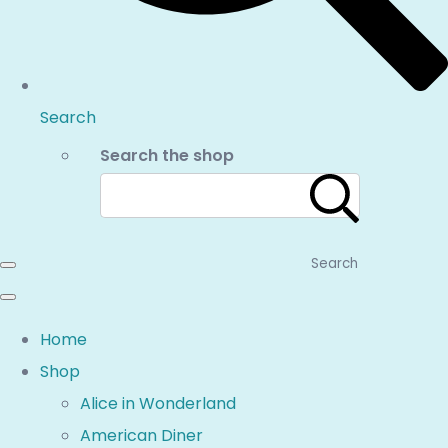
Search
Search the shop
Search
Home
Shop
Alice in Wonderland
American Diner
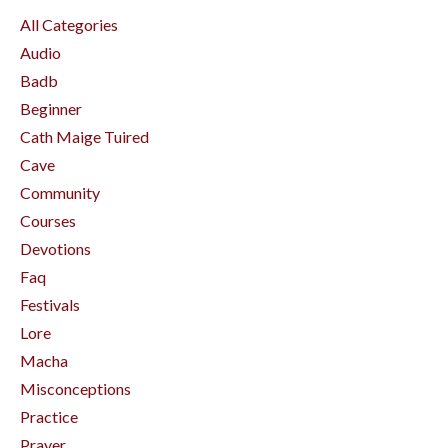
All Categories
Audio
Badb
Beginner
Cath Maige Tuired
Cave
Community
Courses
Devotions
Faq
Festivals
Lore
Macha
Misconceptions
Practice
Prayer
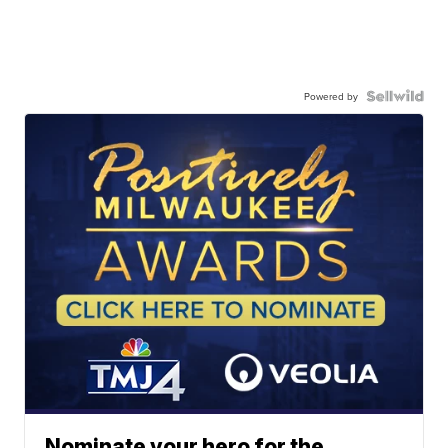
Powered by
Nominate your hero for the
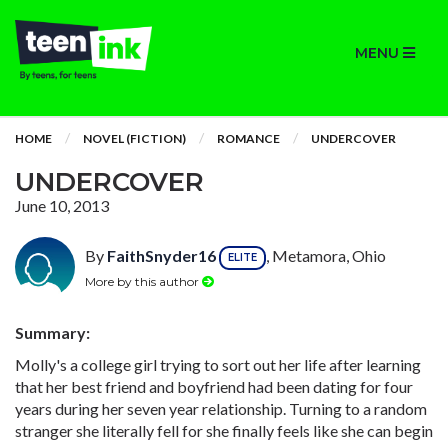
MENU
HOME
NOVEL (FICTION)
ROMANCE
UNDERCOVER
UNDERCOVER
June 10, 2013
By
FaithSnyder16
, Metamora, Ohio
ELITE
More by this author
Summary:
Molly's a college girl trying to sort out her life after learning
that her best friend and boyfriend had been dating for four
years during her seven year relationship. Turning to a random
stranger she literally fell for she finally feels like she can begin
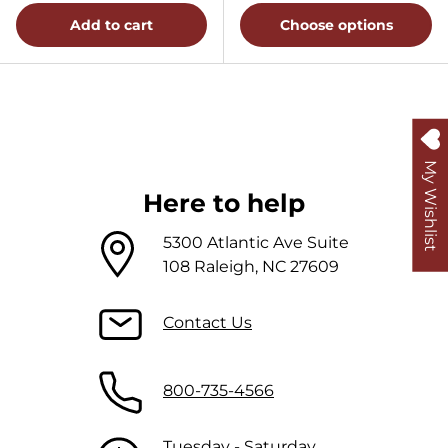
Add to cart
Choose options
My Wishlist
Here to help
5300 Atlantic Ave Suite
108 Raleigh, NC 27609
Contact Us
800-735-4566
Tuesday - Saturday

===============

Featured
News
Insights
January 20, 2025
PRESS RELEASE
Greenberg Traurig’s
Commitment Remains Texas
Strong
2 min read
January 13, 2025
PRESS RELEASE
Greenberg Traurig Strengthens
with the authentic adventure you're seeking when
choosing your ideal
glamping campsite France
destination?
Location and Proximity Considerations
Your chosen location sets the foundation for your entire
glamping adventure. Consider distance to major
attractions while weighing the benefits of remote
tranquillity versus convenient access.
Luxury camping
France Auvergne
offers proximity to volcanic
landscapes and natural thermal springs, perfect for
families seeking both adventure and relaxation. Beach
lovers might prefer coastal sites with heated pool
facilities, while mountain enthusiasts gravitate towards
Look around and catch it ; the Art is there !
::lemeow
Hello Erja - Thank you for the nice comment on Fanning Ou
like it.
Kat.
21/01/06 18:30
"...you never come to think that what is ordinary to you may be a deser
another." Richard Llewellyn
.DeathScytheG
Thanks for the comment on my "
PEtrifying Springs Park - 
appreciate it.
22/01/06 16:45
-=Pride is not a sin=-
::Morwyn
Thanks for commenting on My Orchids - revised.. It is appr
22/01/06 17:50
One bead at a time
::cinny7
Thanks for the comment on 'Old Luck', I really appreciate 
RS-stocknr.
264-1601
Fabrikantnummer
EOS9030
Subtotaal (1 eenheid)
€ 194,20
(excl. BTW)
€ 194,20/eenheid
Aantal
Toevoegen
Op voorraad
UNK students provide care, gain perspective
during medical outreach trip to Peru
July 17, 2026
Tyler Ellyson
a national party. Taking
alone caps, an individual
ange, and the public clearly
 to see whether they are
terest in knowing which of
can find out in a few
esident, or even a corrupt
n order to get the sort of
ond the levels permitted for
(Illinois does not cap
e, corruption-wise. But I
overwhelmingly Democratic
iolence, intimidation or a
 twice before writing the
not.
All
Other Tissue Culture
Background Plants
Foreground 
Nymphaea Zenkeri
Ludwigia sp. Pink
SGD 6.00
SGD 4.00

===============

## Problem
Starting at the line that has "Greenberg Traurig’s" and ending at the line that has "lovers might prefer", please write out the lines above exactly, leaving out all others.

## Your response
Greenberg Traurig’s
Commitment Remains Texas
Strong
2 min read
January 13, 2025
PRESS RELEASE
Greenberg Traurig Strengthens
with the authentic adventure you're seeking when
choosing your ideal
glamping campsite France
destination?
Location and Proximity Considerations
Your chosen location sets the foundation for your entire
glamping adventure. Consider distance to major
attractions while weighing the benefits of remote
tranquillity versus convenient access.
Luxury camping
France Auvergne
offers proximity to volcanic
landscapes and natural thermal springs, perfect for
families seeking both adventure and relaxation. Beach
lovers might prefer coastal sites with heated pool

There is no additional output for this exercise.